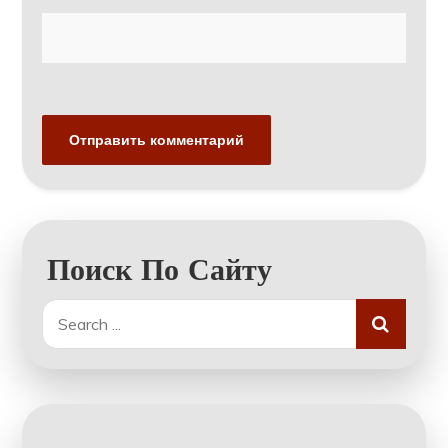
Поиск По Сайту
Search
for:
...
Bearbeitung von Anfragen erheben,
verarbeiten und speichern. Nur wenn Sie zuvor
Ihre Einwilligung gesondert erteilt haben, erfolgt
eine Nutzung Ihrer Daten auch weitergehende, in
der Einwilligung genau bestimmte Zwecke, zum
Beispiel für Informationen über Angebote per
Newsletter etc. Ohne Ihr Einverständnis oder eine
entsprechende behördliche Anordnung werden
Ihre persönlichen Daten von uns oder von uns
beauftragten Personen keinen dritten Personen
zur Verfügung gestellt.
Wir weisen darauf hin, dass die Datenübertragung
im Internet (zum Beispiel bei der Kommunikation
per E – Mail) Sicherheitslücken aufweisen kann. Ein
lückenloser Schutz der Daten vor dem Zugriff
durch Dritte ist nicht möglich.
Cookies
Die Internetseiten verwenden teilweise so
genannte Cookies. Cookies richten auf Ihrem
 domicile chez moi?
--
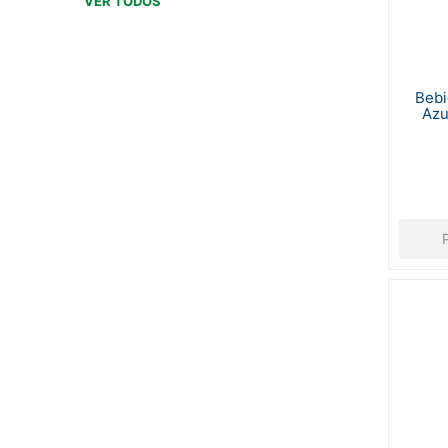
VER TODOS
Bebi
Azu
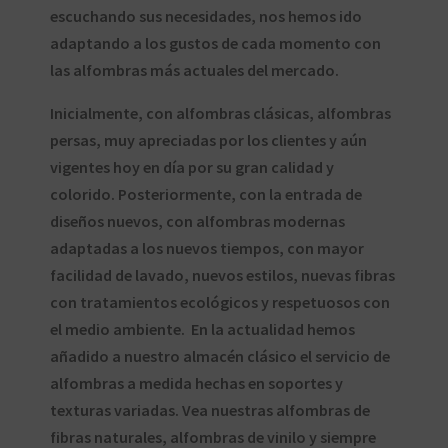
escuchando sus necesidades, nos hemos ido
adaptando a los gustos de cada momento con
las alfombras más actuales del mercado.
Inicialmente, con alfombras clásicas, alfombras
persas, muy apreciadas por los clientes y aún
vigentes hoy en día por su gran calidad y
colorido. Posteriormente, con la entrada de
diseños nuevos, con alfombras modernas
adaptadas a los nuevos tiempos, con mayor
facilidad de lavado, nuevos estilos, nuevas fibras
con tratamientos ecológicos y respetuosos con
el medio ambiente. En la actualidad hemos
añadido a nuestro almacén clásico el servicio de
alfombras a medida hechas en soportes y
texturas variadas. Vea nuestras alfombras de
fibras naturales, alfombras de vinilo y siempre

— Problem details —
Please copy every line of the material that contains the word "Beispiel".

— Solution to the exercise —
Beispiel für Informationen über Angebote per
im Internet (zum Beispiel bei der Kommunikation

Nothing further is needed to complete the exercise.